The theories of who did it fall into two basic categories: acquaintances and strangers. As for the former, Manley remained a prime candidate among theorists for a decade. Since he had been with Short a week before she was murdered, he had the opportunity. He also had serious psychiatric problems, as it later developed, including hearing imaginary voices. In 1954, his wife committed him to a psychiatric hospital and agreed to have him questioned under sodium pentothal—a drug that the CIA experimented with as a truth serum. On the drug Manley maintained that he was innocent of Short’s murder, and he was released. He died in 1986. Other theories focus on various other men she knew or might have known in Hollywood, but they have no grounding in evidence. The stranger theories suggest that she was picked up by a sadistic drifter or a Jack-the-Ripper-style serial killer. Captain Jack Donahoe of the Los Angeles police, for example, developed the theory that Short’s murder was “likely connected” to a series of sadistic murders in Chicago (for which William Heirens was convicted).
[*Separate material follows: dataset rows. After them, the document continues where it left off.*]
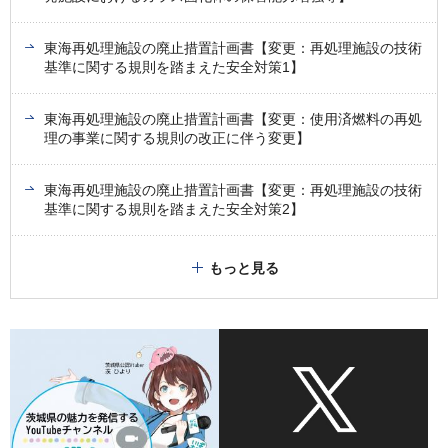
東海再処理施設の廃止措置計画書【変更：再処理施設の技術
基準に関する規則を踏まえた安全対策1】
東海再処理施設の廃止措置計画書【変更：使用済燃料の再処
理の事業に関する規則の改正に伴う変更】
東海再処理施設の廃止措置計画書【変更：再処理施設の技術
基準に関する規則を踏まえた安全対策2】
もっと見る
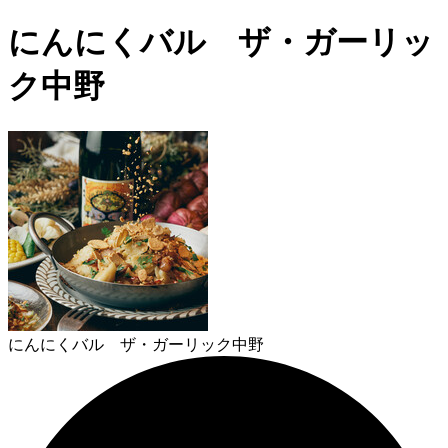
にんにくバル ザ・ガーリッ
ク中野
にんにくバル ザ・ガーリック中野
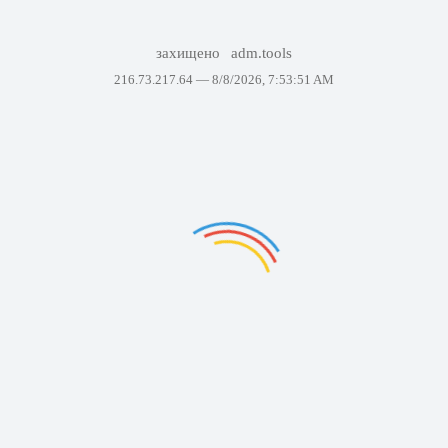
захищено
adm.tools
216.73.217.64 —
8/8/2026, 7:53:51 AM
He based this on his own analysis of the “Black Dahlia Avenger’s” handwriting and the fact that one victim in Chicago was named Suzanne Degnan and Short’s body was found only three blocks from Degnan Boulevard. Another such theory is that Short was killed by the so-called Cleveland Torso Killer, who killed and dismembered women in Cleveland between 1934 and 1938, although the Los Angeles police could not find any similarity in the modus operandi of the killers.
My assessment
is that Captain Donahoe, though wrong about the Chicago linkage, was right that a serial predator was at work. Media attention, even when it is as unrelenting as in the Black Dahlia case, can confuse rather than clarify a crime investigation. All the evidence points to a killer who had prepared a discreet place to imprison, torture, and mutilate his victim and was able to carry out this gruesome deed without leaving a trace. The long police investigation shows that none of the men she dated, including Manley and Hansen, had such a facility. I believe Short was the victim of a random predator.